2. Notiamo il potere assoluto assunto da Cristo, e riconosciuto dal lebbroso stesso, di guarire o no, a piacere suo; e notiamo pure la piena testimonianza che, con questa cura istantanea, Iddio ci dà della personale divinità di Gesù Cristo.

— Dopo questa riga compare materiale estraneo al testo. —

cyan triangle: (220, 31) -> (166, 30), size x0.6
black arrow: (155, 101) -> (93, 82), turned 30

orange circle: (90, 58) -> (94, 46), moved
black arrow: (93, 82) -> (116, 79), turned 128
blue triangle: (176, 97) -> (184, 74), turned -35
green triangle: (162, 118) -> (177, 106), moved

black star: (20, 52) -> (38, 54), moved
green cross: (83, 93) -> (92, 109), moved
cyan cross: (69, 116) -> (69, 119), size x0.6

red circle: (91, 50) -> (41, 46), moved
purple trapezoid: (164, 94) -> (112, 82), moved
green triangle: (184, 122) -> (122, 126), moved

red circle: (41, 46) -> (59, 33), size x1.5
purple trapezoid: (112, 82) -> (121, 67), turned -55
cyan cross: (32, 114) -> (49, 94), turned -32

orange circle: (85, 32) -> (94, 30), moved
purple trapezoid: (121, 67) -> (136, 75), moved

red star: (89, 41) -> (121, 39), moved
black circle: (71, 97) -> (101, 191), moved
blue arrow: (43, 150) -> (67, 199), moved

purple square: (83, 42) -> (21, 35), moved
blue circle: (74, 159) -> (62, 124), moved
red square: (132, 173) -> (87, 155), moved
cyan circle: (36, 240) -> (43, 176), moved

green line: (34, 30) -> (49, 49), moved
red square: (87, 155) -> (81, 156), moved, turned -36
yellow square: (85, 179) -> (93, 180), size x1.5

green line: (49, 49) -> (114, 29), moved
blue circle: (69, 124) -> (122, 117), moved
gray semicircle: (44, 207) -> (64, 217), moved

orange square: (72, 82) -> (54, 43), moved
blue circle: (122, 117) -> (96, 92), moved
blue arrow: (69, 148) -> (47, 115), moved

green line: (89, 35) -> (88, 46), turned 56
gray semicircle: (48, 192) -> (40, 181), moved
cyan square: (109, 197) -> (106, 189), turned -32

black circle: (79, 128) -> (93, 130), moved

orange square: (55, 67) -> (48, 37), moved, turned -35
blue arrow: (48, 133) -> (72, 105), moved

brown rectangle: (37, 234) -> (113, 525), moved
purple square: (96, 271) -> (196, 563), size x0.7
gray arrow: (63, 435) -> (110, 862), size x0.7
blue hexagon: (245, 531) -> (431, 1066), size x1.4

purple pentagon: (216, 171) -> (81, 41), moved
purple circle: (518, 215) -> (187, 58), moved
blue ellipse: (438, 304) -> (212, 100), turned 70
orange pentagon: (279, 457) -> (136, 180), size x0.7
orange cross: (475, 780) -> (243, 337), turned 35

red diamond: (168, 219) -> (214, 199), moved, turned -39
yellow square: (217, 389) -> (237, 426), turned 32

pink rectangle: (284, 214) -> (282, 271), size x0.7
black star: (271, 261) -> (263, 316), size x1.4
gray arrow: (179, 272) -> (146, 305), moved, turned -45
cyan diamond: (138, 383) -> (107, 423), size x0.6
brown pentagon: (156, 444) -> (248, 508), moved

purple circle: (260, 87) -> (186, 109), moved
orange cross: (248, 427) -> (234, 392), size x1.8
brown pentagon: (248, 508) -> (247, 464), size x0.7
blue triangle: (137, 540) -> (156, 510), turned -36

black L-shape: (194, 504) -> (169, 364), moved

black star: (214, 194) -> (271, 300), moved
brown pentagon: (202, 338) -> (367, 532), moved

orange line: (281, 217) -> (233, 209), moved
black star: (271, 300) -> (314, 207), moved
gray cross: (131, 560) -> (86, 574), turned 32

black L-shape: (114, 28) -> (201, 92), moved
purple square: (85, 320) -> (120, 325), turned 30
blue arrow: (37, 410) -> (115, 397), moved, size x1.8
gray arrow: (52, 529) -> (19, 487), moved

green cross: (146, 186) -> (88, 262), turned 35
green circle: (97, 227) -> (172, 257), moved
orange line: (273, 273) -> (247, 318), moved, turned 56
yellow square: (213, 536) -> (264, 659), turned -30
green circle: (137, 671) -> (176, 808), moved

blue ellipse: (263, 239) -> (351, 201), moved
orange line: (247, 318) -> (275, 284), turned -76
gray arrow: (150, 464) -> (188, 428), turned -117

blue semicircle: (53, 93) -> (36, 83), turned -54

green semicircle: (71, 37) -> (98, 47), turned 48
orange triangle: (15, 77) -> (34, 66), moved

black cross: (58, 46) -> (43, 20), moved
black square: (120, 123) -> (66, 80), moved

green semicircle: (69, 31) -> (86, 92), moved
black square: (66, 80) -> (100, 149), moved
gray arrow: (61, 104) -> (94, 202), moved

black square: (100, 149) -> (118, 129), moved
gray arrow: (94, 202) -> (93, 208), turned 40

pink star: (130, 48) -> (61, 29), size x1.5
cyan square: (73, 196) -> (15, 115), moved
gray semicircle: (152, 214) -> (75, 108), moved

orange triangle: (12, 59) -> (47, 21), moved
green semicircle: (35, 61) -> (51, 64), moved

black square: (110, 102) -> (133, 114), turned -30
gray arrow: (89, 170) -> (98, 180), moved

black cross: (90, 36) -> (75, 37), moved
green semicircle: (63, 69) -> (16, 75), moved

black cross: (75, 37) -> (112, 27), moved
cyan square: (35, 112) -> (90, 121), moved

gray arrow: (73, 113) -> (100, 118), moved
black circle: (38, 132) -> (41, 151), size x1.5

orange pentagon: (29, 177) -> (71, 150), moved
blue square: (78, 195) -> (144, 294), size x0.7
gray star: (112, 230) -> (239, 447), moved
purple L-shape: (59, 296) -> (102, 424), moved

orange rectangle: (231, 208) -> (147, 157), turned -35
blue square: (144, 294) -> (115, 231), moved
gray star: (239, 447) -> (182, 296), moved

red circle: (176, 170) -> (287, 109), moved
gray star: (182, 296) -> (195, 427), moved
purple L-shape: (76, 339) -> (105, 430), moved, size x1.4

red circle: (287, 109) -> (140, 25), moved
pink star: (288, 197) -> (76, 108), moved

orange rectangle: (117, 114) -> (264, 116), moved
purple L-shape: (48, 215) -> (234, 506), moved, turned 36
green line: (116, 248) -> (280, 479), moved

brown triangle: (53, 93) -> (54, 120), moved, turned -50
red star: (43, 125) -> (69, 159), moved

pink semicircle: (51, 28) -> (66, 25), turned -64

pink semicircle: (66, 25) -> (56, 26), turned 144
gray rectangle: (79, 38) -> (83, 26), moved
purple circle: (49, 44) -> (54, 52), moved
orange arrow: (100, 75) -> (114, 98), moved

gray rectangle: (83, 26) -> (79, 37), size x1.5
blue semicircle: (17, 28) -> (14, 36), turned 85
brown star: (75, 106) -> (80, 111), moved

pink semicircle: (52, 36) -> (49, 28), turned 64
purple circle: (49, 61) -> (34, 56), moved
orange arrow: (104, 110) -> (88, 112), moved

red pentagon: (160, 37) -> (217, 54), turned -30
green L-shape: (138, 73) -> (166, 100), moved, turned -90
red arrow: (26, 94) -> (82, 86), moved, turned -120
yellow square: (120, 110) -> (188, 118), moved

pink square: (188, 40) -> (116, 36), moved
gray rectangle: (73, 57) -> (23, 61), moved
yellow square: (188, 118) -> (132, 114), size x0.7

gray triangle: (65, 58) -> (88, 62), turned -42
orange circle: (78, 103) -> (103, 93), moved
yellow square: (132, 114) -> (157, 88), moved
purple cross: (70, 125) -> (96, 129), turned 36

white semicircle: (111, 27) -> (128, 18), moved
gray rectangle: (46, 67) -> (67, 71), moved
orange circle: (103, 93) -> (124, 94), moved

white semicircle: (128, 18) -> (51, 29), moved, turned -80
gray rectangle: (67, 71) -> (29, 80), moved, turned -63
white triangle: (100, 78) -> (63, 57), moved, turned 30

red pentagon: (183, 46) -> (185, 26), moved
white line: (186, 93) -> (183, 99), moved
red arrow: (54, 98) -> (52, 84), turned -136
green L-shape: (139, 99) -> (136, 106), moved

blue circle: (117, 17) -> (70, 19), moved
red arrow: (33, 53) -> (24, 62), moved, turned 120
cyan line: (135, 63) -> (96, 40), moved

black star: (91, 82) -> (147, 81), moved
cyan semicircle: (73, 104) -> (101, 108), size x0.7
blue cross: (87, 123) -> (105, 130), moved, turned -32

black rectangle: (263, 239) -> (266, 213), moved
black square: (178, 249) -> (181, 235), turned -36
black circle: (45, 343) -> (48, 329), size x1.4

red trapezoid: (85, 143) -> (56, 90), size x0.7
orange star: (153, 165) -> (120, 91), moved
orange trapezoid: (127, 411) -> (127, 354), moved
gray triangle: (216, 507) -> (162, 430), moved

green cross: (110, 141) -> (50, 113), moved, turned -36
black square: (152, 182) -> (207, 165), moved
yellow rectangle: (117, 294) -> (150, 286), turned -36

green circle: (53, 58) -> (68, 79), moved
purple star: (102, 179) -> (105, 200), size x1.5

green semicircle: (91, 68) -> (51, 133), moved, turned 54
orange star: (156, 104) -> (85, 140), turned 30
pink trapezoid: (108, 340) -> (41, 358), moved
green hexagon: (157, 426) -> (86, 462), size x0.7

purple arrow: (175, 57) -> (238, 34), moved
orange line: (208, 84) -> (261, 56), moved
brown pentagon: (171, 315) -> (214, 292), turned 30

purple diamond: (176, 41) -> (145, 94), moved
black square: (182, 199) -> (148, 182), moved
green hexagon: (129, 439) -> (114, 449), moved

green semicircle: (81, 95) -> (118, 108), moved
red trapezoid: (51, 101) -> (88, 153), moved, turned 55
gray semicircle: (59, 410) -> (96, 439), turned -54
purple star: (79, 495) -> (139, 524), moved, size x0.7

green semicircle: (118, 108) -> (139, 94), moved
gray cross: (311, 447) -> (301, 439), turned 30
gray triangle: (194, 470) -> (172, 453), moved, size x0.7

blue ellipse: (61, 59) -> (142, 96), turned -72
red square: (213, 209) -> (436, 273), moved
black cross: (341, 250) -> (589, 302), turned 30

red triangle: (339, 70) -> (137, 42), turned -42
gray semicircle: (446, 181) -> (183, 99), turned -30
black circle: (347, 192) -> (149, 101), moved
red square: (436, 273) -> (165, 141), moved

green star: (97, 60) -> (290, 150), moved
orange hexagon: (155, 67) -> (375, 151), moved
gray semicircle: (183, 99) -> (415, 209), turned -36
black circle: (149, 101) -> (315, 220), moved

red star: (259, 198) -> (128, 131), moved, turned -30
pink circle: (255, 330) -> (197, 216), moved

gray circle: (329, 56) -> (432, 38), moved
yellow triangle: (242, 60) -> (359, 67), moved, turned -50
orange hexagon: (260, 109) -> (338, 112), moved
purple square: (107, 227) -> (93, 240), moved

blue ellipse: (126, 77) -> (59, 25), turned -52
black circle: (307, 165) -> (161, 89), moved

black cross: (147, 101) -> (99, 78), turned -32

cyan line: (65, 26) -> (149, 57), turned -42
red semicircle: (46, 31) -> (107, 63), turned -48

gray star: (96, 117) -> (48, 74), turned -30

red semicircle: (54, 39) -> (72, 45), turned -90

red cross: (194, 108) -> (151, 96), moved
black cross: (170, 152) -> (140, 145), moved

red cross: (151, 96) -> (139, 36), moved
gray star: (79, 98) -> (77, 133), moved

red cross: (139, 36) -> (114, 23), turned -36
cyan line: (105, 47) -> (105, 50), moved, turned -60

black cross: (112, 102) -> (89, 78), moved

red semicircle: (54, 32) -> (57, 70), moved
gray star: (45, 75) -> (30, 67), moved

3. Apprendano da questo passo coloro i quali gemono sotto il peso del peccato, che, per ottenere una guarigione completa, debbono riconoscere col cuore la potenza e la volontà che ha Cristo di sanarli, e non saranno delusi.
4. Noi non dobbiamo seguire il nostro giudizio, allorquando esso è in opposizione coi comandamenti di Dio; ogni nostro pensiero dove essere subordinato all'ubbidienza a Cristo. E qui il lebbroso sbagliò; credette onorare Gesù più col trascurare l'ordine suo, che coll'adempierlo! Ubbidire doveva, non giudicare. Ora però, voi tutti che foste guariti dalla lebbra del peccato, niuno vi prescrive il silenzio; l'amore di Cristo adunque vi spinga a «celebrare la gloria del suo nome ed a rendere la sua lode gloriosa».